Air-travel fuel consumption is typically given as a per-trip total. That's averaged over a range of trip lengths.

Though yes, take-offs add considerably to the consumption. Landings don't, as aircraft are typically gliding in at or close to idle thrust.

Efficiency for very-long-range flights is actually reduced as total take-off weight (TOW) must be reduced, exchanging payload (passengers) for fuel.

For very short flights, fuel burn is about 10l/100km-passenger. At intermediate ranges, that falls to about 3l/100km-passenger. See:

https://www.fzt.haw-hamburg.de/pers/Scholz/arbeiten/TextBurz...

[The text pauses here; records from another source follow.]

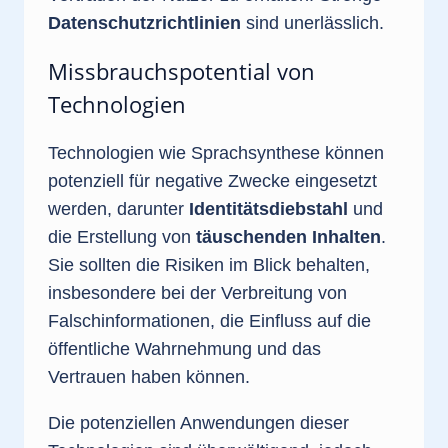
Datenschutzrichtlinien
sind unerlässlich.
Missbrauchspotential von
Technologien
Technologien wie Sprachsynthese können
potenziell für negative Zwecke eingesetzt
werden, darunter
Identitätsdiebstahl
und
die Erstellung von
täuschenden Inhalten
.
Sie sollten die Risiken im Blick behalten,
insbesondere bei der Verbreitung von
Falschinformationen, die Einfluss auf die
öffentliche Wahrnehmung und das
Vertrauen haben können.
Die potenziellen Anwendungen dieser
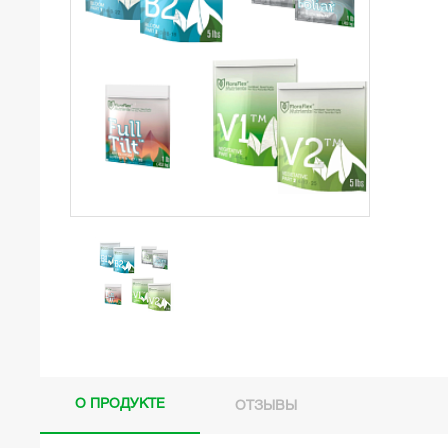
О ПРОДУКТЕ
ОТЗЫВЫ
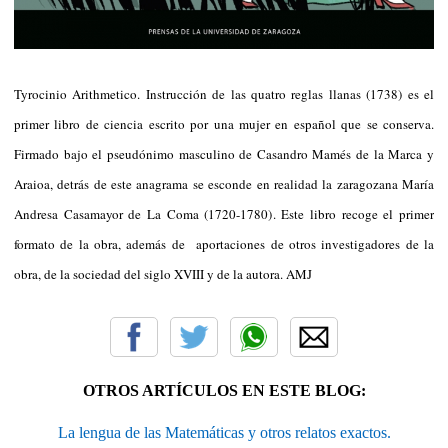
Tyrocinio Arithmetico. Instrucción de las quatro reglas llanas (1738) es el
primer libro de ciencia escrito por una mujer en español que se conserva.
Firmado bajo el pseudónimo masculino de Casandro Mamés de la Marca y
Araioa, detrás de este anagrama se esconde en realidad la zaragozana María
Andresa Casamayor de La Coma (1720-1780). Este libro recoge el primer
formato de la obra, además de aportaciones de otros investigadores de la
obra, de la sociedad del siglo XVIII y de la autora. AMJ
OTROS ARTÍCULOS EN ESTE BLOG:
La lengua de las Matemáticas y otros relatos exactos.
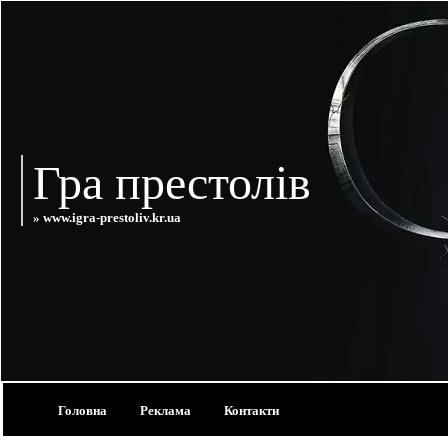
Гра престолів
» www.igra-prestoliv.kr.ua
Головна
Реклама
Контакти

why does landing take more fuel?
Planes are most efficient at high altitude. Landing necessarily involves slowly descending into thicker atmosphere - well, a good landing, anyway.
At a slowing speed and typically at near-idle thrust. The aircraft exchanges gravitational potential energy for velocity through most of the descent.

The only high-trust portions are when reverse thrusters are engaged, typically for a few seconds following landing, or if TOGO power is invoked for an aborted approach.

You've never been on a plane that had to enter a holding pattern?
Which is effectively level flight / continued cruise, a low-power flight segment, not a high-powered one. That last would only apply if the aircraft had aborted an approach, which typically gives priority.

Again: the original claim was that both take-off and landing were high-fuel-consumption flight segments. That's untrue. Under normal conditions only take-off is, and even most deviations from a nominal approach have a fairly minor impact.

You're going to extreme lengths to avoid admitting this, and are making the issue personal to boot. Any particular reason for that?

https://news.ycombinator.com/item?id=29186605

Except it's often a high drag portion of flight, flaps and gear extended etc.

Asking if you've been on a plane that entered a holding pattern isn't "making it personal".

The slowing isn't using gas - its not like they put the plane in reverse to slow it down. They're descending and trading potential energy for energy to maneuver at low altitudes. The thrust is near idle.
True, but not every approach to an airport is a nice constant vector.

Continuous descent operations are the optimal, but there's plenty of suboptimal airport approaches that require level flight at a height where fuel efficiency is far less than at cruising altitude.

Do you have any statistics to say it happens so often that airplane landings are so suboptimal that they use anywhere near climbing fuel rates and times that it matters to the overall discussion? It seems unlikely to me.
They don't.

Nor can they actually read and interpret the sources they did scrounge up:

https://news.ycombinator.com/item?id=29207783

It doesn't.
No it doesn’t. Landing is far more efficient.